Quels types de données existent pour suivre la morbidité respiratoire ?

Traquer la morbidité demande une collecte fine de multiples données, à croiser pour obtenir une vision d’ensemble. Elles se répartissent en plusieurs grandes catégories :

  • Données médico-administratives : issues des hôpitaux, cabinets de ville et systèmes d’assurance maladie (PMSI, SNDS). Elles documentent les hospitalisations, consultations, ou actes médicaux liés à des diagnostics précis (codes CIM-10).
  • Données de surveillance syndromique : recueillies auprès des réseaux sentinelles ou SOS Médecins (Santé publique France). Elles permettent de suivre en temps réel des syndromes évocateurs (toux, fièvre, gêne respiratoire) en population générale.
  • Données environnementales : issues notamment d’Airparif (Île-de-France), AtmoSud (Marseille), ou Atmo Auvergne-Rhône-Alpes. Elles renseignent sur les concentrations de polluants (particules fines PM2.5 et PM10, NO2, ozone) corrélées à l’incidence des maladies respiratoires (source : Le Monde, 2023 ; Santé publique France).

À cela s’ajoutent les bases épidémiologiques de santé publique régionale et les enquêtes ponctuelles (Enquête santé Europe, Baromètre santé, etc.).

Comment exploiter et croiser ces données ?

1. Utiliser les systèmes d’information hospitaliers et libéraux

Les hôpitaux alimentent chaque année le PMSI (Programme de Médicalisation des Systèmes d’Information). C’est la base la plus exhaustive sur les motifs d’hospitalisation. Elle permet de comparer, par ville ou par région, les taux d’hospitalisation pour pathologies respiratoires et d’identifier des “pics” anormaux (par exemple en période de pollution ou d’épidémie grippale).

Les médecins généralistes transmettent par ailleurs des données à des réseaux comme Sentinelles ou Réseau des GROG, permettant de surveiller plus en amont l’évolution de l’incidence de certaines pathologies respiratoires et de capter des signaux faibles.

2. Prendre en compte les indicateurs “en ville”

Les bases de la Caisse Nationale d’Assurance Maladie (SNDS) sont précieuses : elles documentent les diagnostics posés en médecine de ville, les ordonnances d’antibiotiques ou d’aérosols, etc. Agréger ces informations donne une vision territorialisée du recours aux soins pour les maladies respiratoires.

3. Corréler avec la pollution de l’air

Impossible de dissocier morbidité respiratoire et exposition à la pollution, surtout dans les centres urbains. Les données d’Airparif ou du réseau ATMO mesurent la qualité de l’air au quotidien. De nombreuses études montrent par exemple une hausse de près de 10% des hospitalisations pour asthme chaque fois que les seuils de PM10 sont dépassés à Paris (source : Santé publique France, 2020).

Croiser les données d’exposition aux pics de pollution avec les admissions hospitalières ou les consultations permet de comprendre la dynamique “en temps réel” et d’anticiper les surcharges dans les hôpitaux pendant les épisodes critiques.

Sur quels outils et plateformes s’appuyer ?

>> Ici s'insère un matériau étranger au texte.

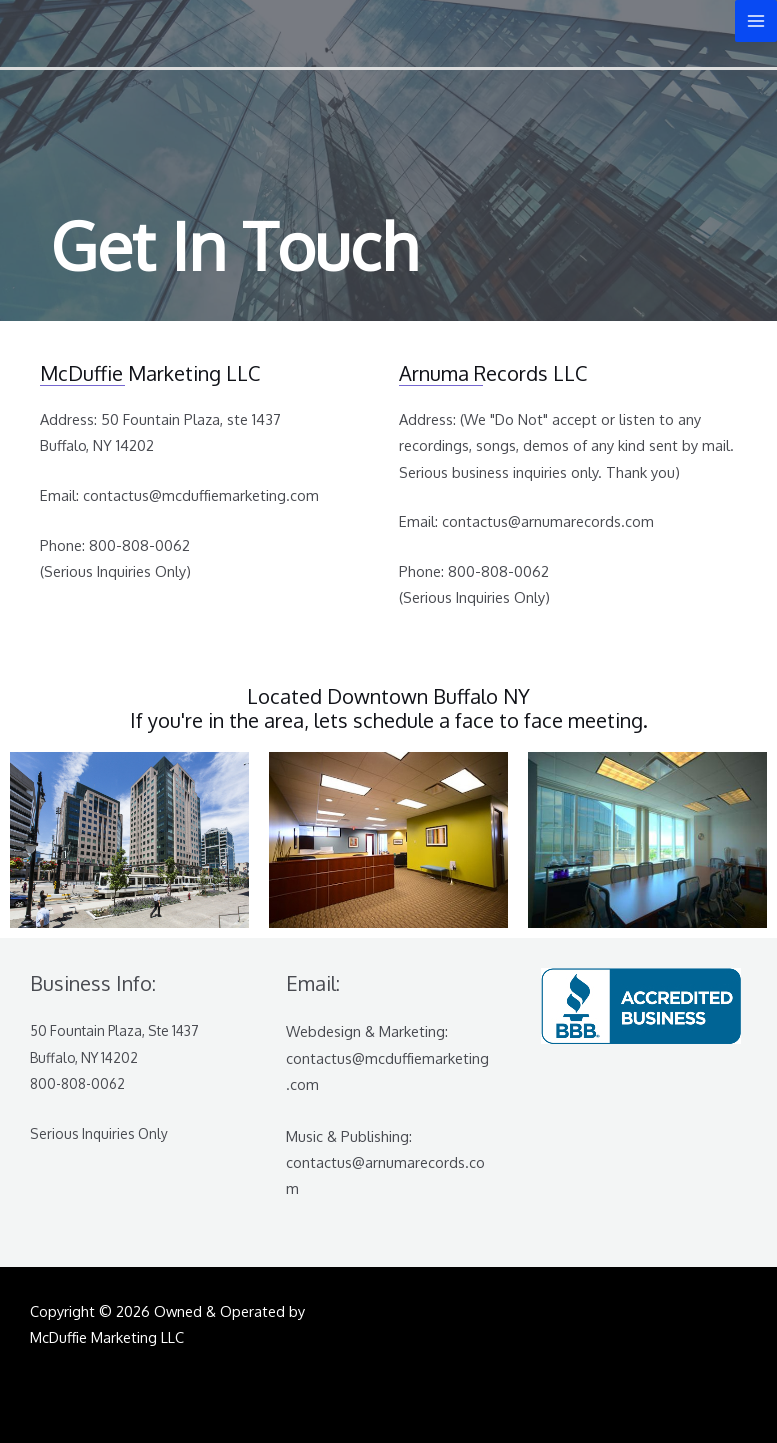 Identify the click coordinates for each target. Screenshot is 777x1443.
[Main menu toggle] (756, 21) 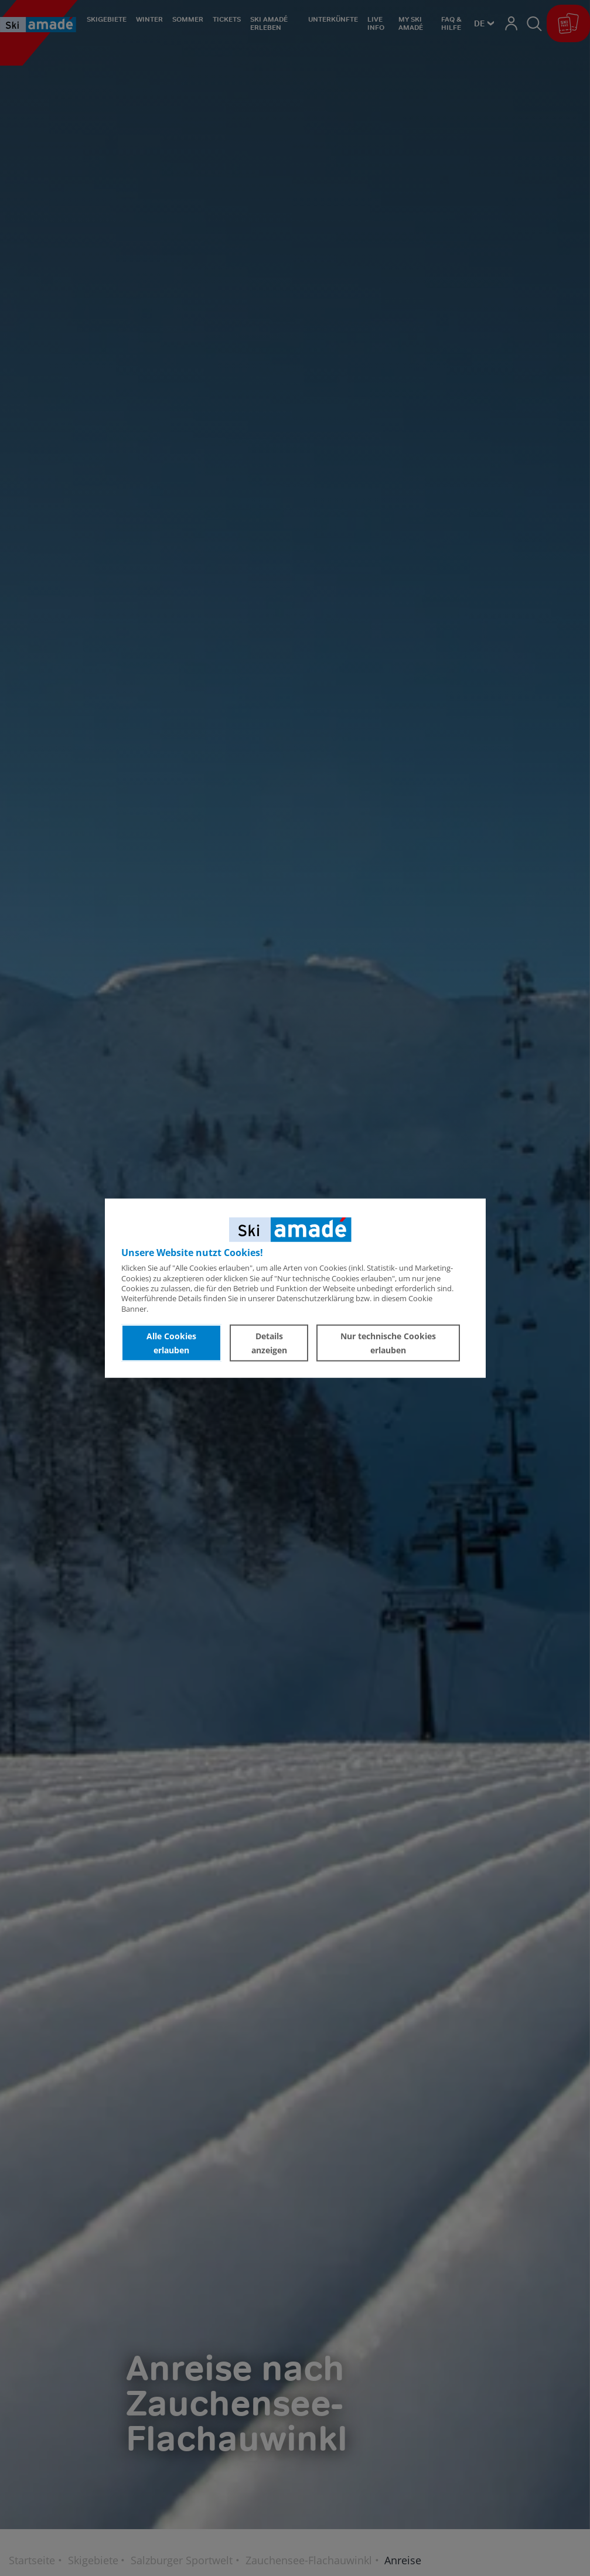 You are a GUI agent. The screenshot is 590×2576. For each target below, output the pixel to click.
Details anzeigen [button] (269, 1342)
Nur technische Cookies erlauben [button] (388, 1342)
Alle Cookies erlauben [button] (171, 1342) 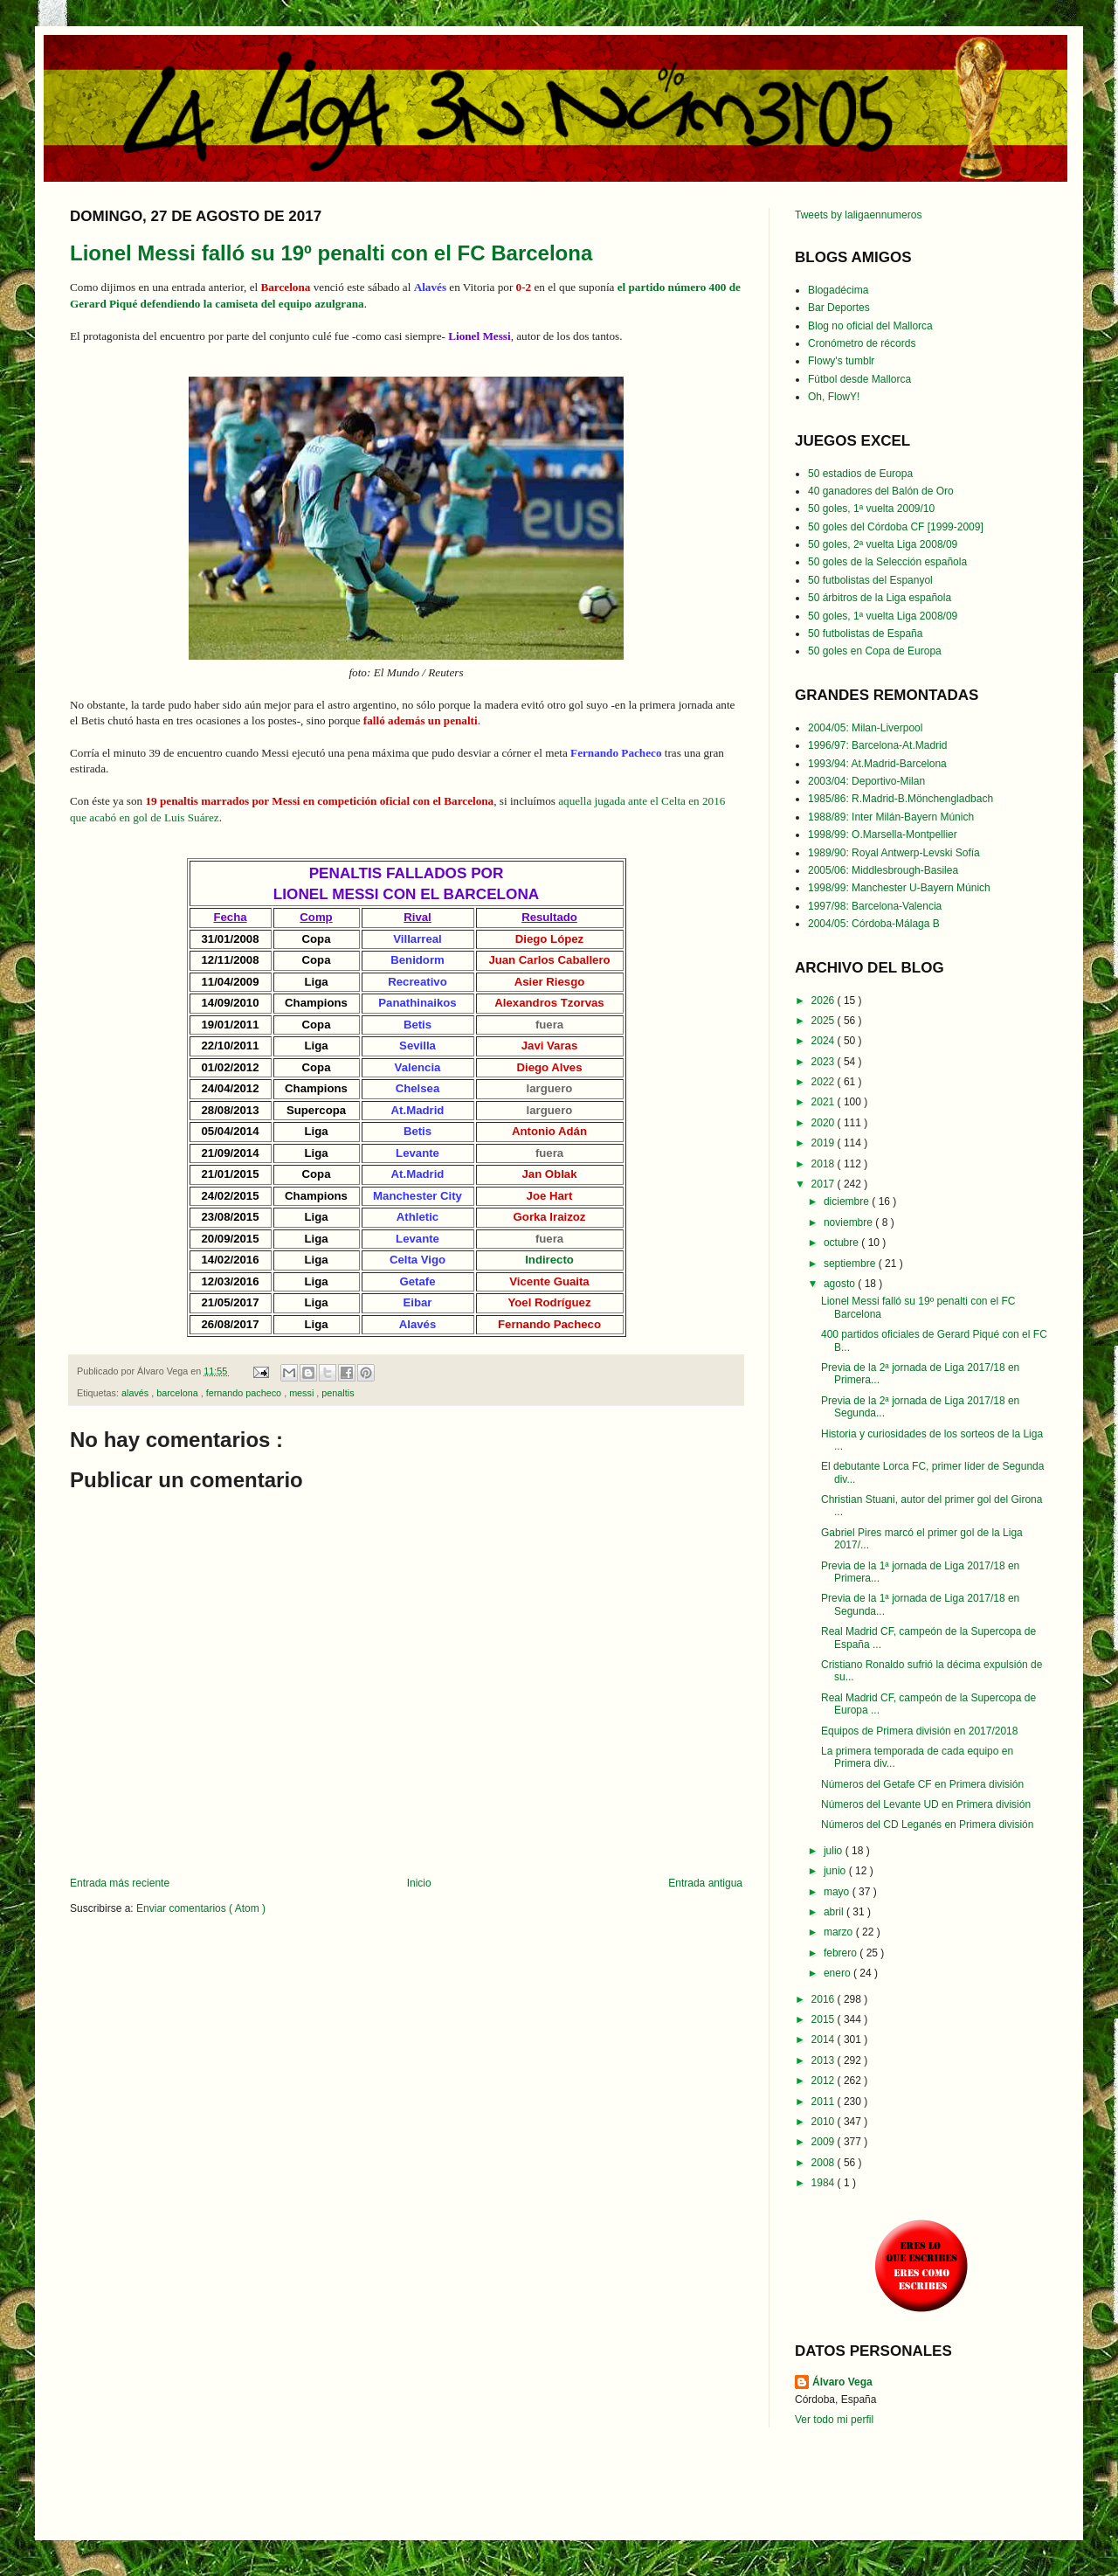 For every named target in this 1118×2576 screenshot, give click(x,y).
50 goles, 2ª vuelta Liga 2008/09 (882, 544)
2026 (824, 1000)
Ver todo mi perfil (834, 2419)
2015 (824, 2019)
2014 (824, 2039)
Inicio (419, 1883)
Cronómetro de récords (861, 343)
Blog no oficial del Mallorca (870, 326)
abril (835, 1912)
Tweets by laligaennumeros (858, 215)
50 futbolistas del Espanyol (870, 580)
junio (836, 1871)
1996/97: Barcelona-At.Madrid (877, 745)
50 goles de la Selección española (887, 562)
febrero (841, 1953)
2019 (824, 1143)
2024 (824, 1041)
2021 (824, 1102)
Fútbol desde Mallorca (859, 379)
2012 (824, 2080)
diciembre (848, 1201)
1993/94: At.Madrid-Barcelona (877, 764)
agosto (841, 1284)
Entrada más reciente (119, 1883)
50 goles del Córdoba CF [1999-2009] (895, 527)
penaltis (337, 1393)
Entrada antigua (705, 1883)
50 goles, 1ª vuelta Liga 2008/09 (882, 616)
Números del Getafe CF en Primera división (922, 1784)
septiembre (851, 1263)
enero (838, 1973)
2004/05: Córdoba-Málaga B (874, 924)
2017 (824, 1184)
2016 (824, 1999)
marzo (840, 1932)
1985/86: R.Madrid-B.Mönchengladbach (900, 799)
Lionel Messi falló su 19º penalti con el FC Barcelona (331, 253)
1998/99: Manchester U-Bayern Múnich (899, 888)
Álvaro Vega (842, 2382)
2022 (824, 1082)
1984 (824, 2183)
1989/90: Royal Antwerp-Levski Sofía (894, 853)
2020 (824, 1123)
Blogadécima (838, 290)
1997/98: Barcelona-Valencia (875, 906)
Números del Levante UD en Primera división (926, 1804)
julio (834, 1851)
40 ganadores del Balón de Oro (881, 491)
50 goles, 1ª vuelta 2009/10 (871, 508)
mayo (838, 1892)
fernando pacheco (245, 1393)
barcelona (178, 1393)
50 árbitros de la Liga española (879, 598)
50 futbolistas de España (865, 633)
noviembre (849, 1222)
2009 (824, 2142)
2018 (824, 1164)
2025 (824, 1020)
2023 (824, 1062)
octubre (842, 1242)
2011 (824, 2101)
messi (302, 1393)
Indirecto (549, 1259)
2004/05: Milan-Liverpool (865, 728)
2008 (824, 2163)
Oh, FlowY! (833, 397)
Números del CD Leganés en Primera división (927, 1824)
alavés (136, 1393)
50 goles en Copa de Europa (875, 651)
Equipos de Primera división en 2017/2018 (919, 1731)
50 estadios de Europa (860, 473)
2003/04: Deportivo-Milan (866, 781)
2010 (824, 2122)
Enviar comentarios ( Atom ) (201, 1908)
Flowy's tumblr (841, 361)
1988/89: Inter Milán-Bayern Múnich (891, 817)
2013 (824, 2060)
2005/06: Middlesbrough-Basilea (883, 870)
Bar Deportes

Le suivi de la morbidité respiratoire, en particulier “à chaud”, mobilise des outils spécialisés :

  • Réseau Sentinelles : Surveillance épidémiologique à partir de médecins volontaires. Rapport hebdomadaire sur l’asthme, les infections respiratoires aiguës (voir sentiweb.fr).
  • Open Health Data/Santé publique France : Plateformes open data mettant en ligne les indicateurs épidémiologiques par territoire, notamment en période d’épidémie saisonnière ou de pollution (data.gouv.fr).
  • Tableaux de bord régionaux ATMO/AROME : Présentation cartographique des niveaux de polluants quotidiens, croisés parfois avec des alertes sanitaires (voir airparif.asso.fr).
  • Alertes sanitaires locales : Certains CHU, via leur site internet ou newsletter, diffusent des bulletins d’alerte lors de la survenue de “pics” sanitaires.

Défis spécifiques au suivi dans les grandes métropoles

Suivre la morbidité respiratoire dans les grandes villes françaises impose d’aller au-delà de la simple collecte de données. Plusieurs défis majeurs se posent :

  • Disparités intra-urbaines fortes : Les quartiers défavorisés cumulent exposition à la pollution, précarité, et moindre accès aux soins. À Marseille, le taux de passage aux urgences pour asthme infantile est deux fois plus élevé dans les arrondissements nord que dans le centre-ville (source : DREES, 2019).
  • Sous-notification en médecine de ville : L’asthme bénin ou la bronchite ne sont pas toujours rapportés dans les bases administratives ; le recours à l’automédication fausse certains chiffres.
  • Mobilité et migrations urbaines : Les grandes villes sont traversées par d’importants flux de population journaliers (850 000 trajets domicile-travail quotidiens à Paris intra-muros selon l’APUR). Cette mobilité rend le suivi “géographique” plus complexe, car l’exposition aux risques varie d’un quartier à l’autre et d’une tranche horaire à l’autre.
  • Délais de remontée des données : Le temps entre l’exposition à un pic de pollution, l’apparition de symptômes, la consultation et l’enregistrement dans les bases nationales peut atteindre plusieurs semaines.

Quelles tendances observe-t-on actuellement dans les grandes villes françaises ?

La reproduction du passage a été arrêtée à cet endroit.